**WORK ORDER**.
Only the lines that hold "return" should be in the answer, each copied from the data below.

Document layout analysis data
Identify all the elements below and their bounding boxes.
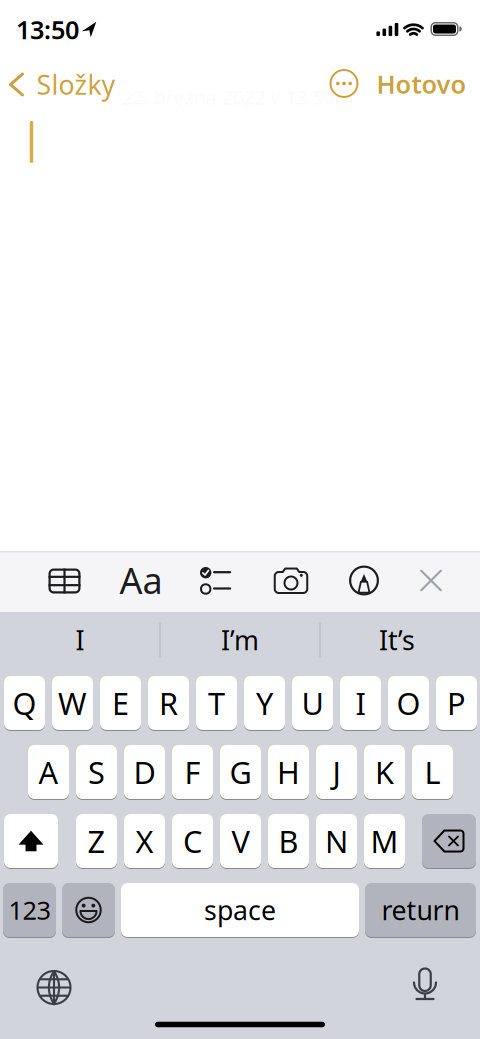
button[interactable]: J [316, 744, 357, 800]
button[interactable]: Shift [4, 814, 58, 868]
staticText: Hotovo [376, 67, 466, 101]
button[interactable]: Zpět na Složky [0, 67, 120, 102]
button[interactable]: Anotace [344, 560, 384, 600]
button[interactable]: O [388, 676, 429, 730]
staticText: 123 [8, 893, 50, 927]
button[interactable]: N [316, 814, 357, 868]
staticText: K [375, 752, 394, 792]
staticText: M [370, 821, 398, 861]
staticText: Z [88, 821, 106, 861]
button[interactable]: H [268, 744, 309, 800]
staticText: I’m [221, 622, 259, 658]
button[interactable]: Tabulka [42, 559, 86, 603]
staticText: W [58, 683, 87, 723]
button[interactable]: T [196, 676, 237, 730]
staticText: return [382, 892, 460, 928]
staticText: 13:50 [16, 13, 79, 46]
button[interactable]: Smazat [422, 814, 476, 868]
staticText: I [76, 622, 84, 658]
staticText: N [325, 821, 348, 861]
staticText: R [159, 683, 178, 723]
staticText: J [332, 752, 340, 792]
button[interactable]: U [292, 676, 333, 730]
button[interactable]: Diktování [401, 962, 449, 1010]
button[interactable]: Emoji [62, 882, 115, 938]
button[interactable]: Zavřít panel [411, 560, 451, 600]
staticText: I [356, 683, 366, 723]
button[interactable]: Hotovo [376, 67, 466, 101]
button[interactable]: Další klávesnice [30, 964, 78, 1012]
staticText: V [232, 821, 250, 861]
staticText: S [88, 752, 105, 792]
button[interactable]: A [28, 744, 69, 800]
staticText: X [136, 821, 154, 861]
staticText: L [424, 752, 440, 792]
button[interactable]: V [220, 814, 261, 868]
staticText: F [184, 752, 200, 792]
staticText: Y [256, 683, 273, 723]
button[interactable]: P [436, 676, 477, 730]
staticText: space [204, 892, 276, 928]
staticText: Složky [36, 67, 116, 102]
button[interactable]: Q [4, 676, 45, 730]
staticText: D [134, 752, 156, 792]
staticText: It’s [379, 622, 415, 658]
button[interactable]: Další akce [330, 69, 358, 98]
staticText: E [112, 683, 129, 723]
staticText: 22. března 2022 v 13:50 [122, 84, 334, 110]
button[interactable]: S [76, 744, 117, 800]
staticText: C [183, 821, 202, 861]
button[interactable]: K [364, 744, 405, 800]
button[interactable]: G [220, 744, 261, 800]
button[interactable]: B [268, 814, 309, 868]
button[interactable]: Čísla [3, 882, 56, 938]
staticText: B [278, 821, 298, 861]
button[interactable]: I’m [165, 617, 315, 663]
staticText: Q [12, 683, 36, 723]
button[interactable]: Z [76, 814, 117, 868]
button[interactable]: X [124, 814, 165, 868]
staticText: O [396, 683, 420, 723]
button[interactable]: return [365, 882, 476, 938]
button[interactable]: It’s [322, 617, 472, 663]
staticText: Aa [120, 556, 162, 604]
button[interactable]: F [172, 744, 213, 800]
staticText: G [230, 752, 252, 792]
button[interactable]: I [5, 617, 155, 663]
button[interactable]: Fotoaparát [269, 558, 313, 602]
button[interactable]: M [364, 814, 405, 868]
button[interactable]: R [148, 676, 189, 730]
staticText: P [447, 683, 466, 723]
button[interactable]: W [52, 676, 93, 730]
button[interactable]: Seznam úkolů [200, 567, 230, 595]
staticText: U [302, 683, 324, 723]
button[interactable]: space [121, 882, 359, 938]
button[interactable]: D [124, 744, 165, 800]
staticText: H [277, 752, 300, 792]
button[interactable]: I [340, 676, 381, 730]
button[interactable]: E [100, 676, 141, 730]
button[interactable]: L [412, 744, 453, 800]
button[interactable]: Y [244, 676, 285, 730]
button[interactable]: C [172, 814, 213, 868]
button[interactable]: Formát [117, 558, 165, 602]
staticText: A [38, 752, 58, 792]
staticText: T [208, 683, 225, 723]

**ANSWER TO THE PROBLEM**.
staticText: return [382, 892, 460, 928]
button[interactable]: return [365, 882, 476, 938]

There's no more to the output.